Each system needs a gateway that is on a matching subnet. Config the port forwarding as though they were 2 seperate Sonic boxes. Where there is a conflict because 2 systems want the same incoming port (e.g. RDP) then decide which system gets the default and remap the other to accept a non-default port on the Sonic (e.g. 8389 maps to host:3389). Finally on the Sonic open any ports that you want to allow to traverse subnets. If you're Sonic can't assign a 2nd LAN address, then either upgrade/replace it or you'll have to rethink how you implement things.

You'd only point the Sonic to the host for SBS requests if the host was configured to be doing it's own bridging/NAT between the subnets, but that makes the network hideously complex. Better to keep all firewalling and NAT in one place.

Edit: As odjobb mentioned, if remapping ports then it can get complex to manage if you have too many.
Edit2: If you use the Sonic as described to route only certain ports between the subnets then they remain firewalled. If you do a straight bridge and allow anything to go between then there is next to no point in using different subnets.

If memory serves, I think I came across a white paper from SonicWall a while ago on how to configure the TZ210 for using two LANs. I'll see whether I can find it...

Agreed on leaving the NAT/firewall management on the SW.

I'd thought about using port mappings as a way of managing connections between different subnets. I agree, it may become complex if there are too many.

Agreed on bridging LAN subnets - pointless to do since I may as well use one subnet! Silly suggestion by me in hindsight.

 

[oddjob62]

Understood. Although, the SW is a single point regardless of whether I decide to use two LANs as opposed to one; if it fails, the network would go down either way. Granted, your point on bandwidth contention is something I hadn't considered.

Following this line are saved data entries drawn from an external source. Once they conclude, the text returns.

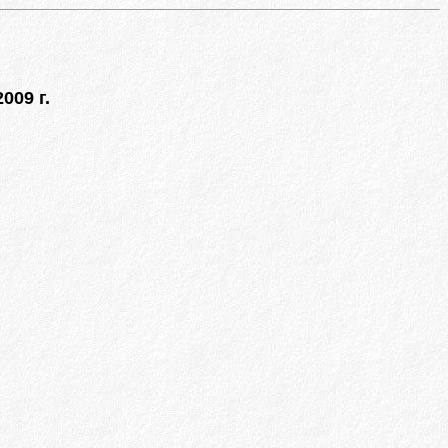
009 г.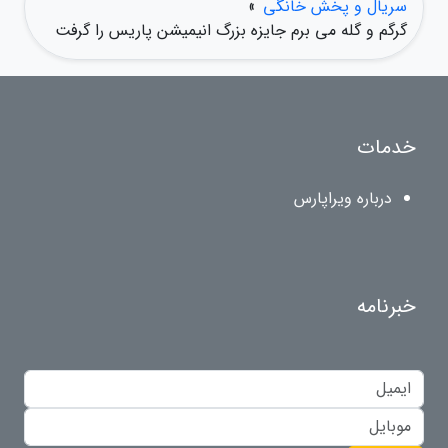
سریال و پخش خانگی
»
گرگم و گله می برم جایزه بزرگ انیمیشن پاریس را گرفت
خدمات
درباره ویراپارس
خبرنامه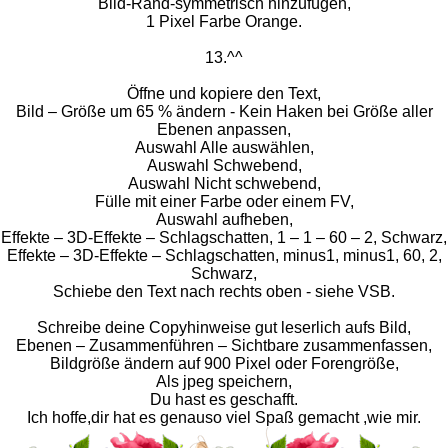
Bild-Rand-symmetrisch hinzufügen,
1 Pixel Farbe Orange.
13.^^
Öffne und kopiere den Text,
Bild – Größe um 65 % ändern - Kein Haken bei Größe aller
Ebenen anpassen,
Auswahl Alle auswählen,
Auswahl Schwebend,
Auswahl Nicht schwebend,
Fülle mit einer Farbe oder einem FV,
Auswahl aufheben,
Effekte – 3D-Effekte – Schlagschatten, 1 – 1 – 60 – 2, Schwarz,
Effekte – 3D-Effekte – Schlagschatten, minus1, minus1, 60, 2,
Schwarz,
Schiebe den Text nach rechts oben - siehe VSB.
Schreibe deine Copyhinweise gut leserlich aufs Bild,
Ebenen – Zusammenführen – Sichtbare zusammenfassen,
Bildgröße ändern auf 900 Pixel oder Forengröße,
Als jpeg speichern,
Du hast es geschafft.
Ich hoffe,dir hat es genauso viel Spaß gemacht ,wie mir.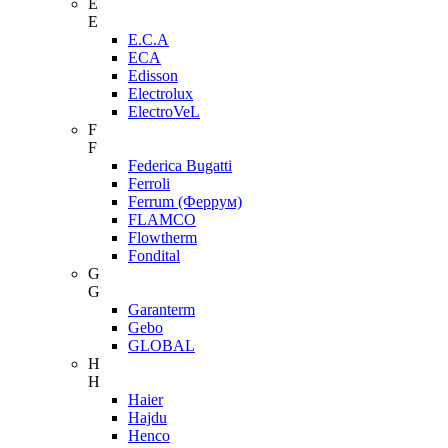
E
E
E.C.A
ECA
Edisson
Electrolux
ElectroVeL
F
F
Federica Bugatti
Ferroli
Ferrum (Феррум)
FLAMCO
Flowtherm
Fondital
G
G
Garanterm
Gebo
GLOBAL
H
H
Haier
Hajdu
Henco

It shouldn't... the switch should handle all LAN traffic if everything is on one subnet. The SW should just handle traffic between LAN and Internet.

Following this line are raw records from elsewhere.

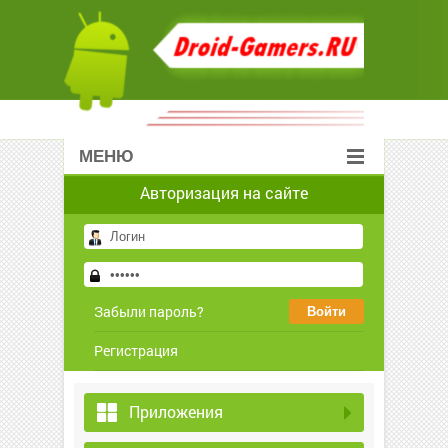
МЕНЮ
Авторизация на сайте
Забыли пароль?
Регистрация
Приложения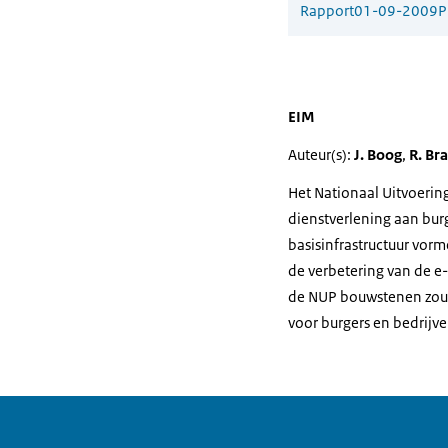
Rapport
01-09-2009
P
EIM
Auteur(s):
J. Boog
,
R. Br
Het Nationaal Uitvoerin
dienstverlening aan burg
basisinfrastructuur vor
de verbetering van de e
de NUP bouwstenen zou 
voor burgers en bedrijve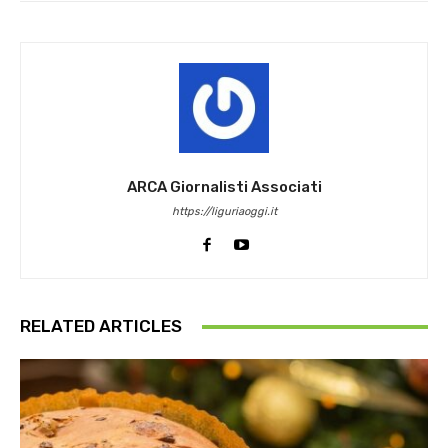
ARCA Giornalisti Associati
https://liguriaoggi.it
RELATED ARTICLES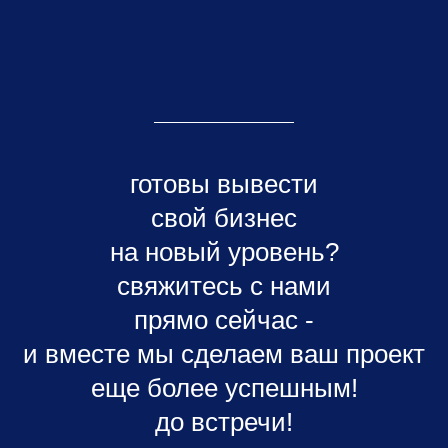
готовы вывести
свой бизнес
на новый уровень?
свяжитесь с нами
прямо сейчас -
и вместе мы сделаем ваш проект
еще более успешным!
до встречи!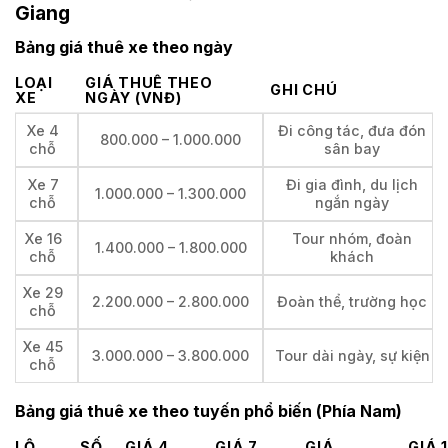
Giang
Bảng giá thuê xe theo ngày
LOẠI
GIÁ THUÊ THEO
GHI CHÚ
XE
NGÀY (VNĐ)
Xe 4
Đi công tác, đưa đón
800.000 – 1.000.000
chỗ
sân bay
Xe 7
Đi gia đình, du lịch
1.000.000 – 1.300.000
chỗ
ngắn ngày
Xe 16
Tour nhóm, đoàn
1.400.000 – 1.800.000
chỗ
khách
Xe 29
2.200.000 – 2.800.000
Đoàn thể, trường học
chỗ
Xe 45
3.000.000 – 3.800.000
Tour dài ngày, sự kiện
chỗ
Bảng giá thuê xe theo tuyến phổ biến (Phía Nam)
LỘ
SỐ
GIÁ 4
GIÁ 7
GIÁ
GIÁ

If you start making the SW handle inter subnet traffic, then if it dies, inter subnet traffic dies.

Actually... thinking again, i guess you are putting the SBS server on the same subnet as the workstations right? in that case a separate subnet for the HV Hosts makes even less sense.

That's the last i'm going to say on the issue.

 

[madman045]

Hold on a minute, if you are using SBS 2011 as you domain controller with additional servers, there is no need to have 3389 open at all (if you want to forward a different port to the Hyper-V host then thats up to you), but SBS is a TS Gateway and with an SSL certificate in place, you can all RDP into your network and any servers/PC's via SSL, meaning for SBS you typically just need 25, 443 and 987 forwarded to the SBS server and 1723 if you want it to handle incoming VPN connections for you domain.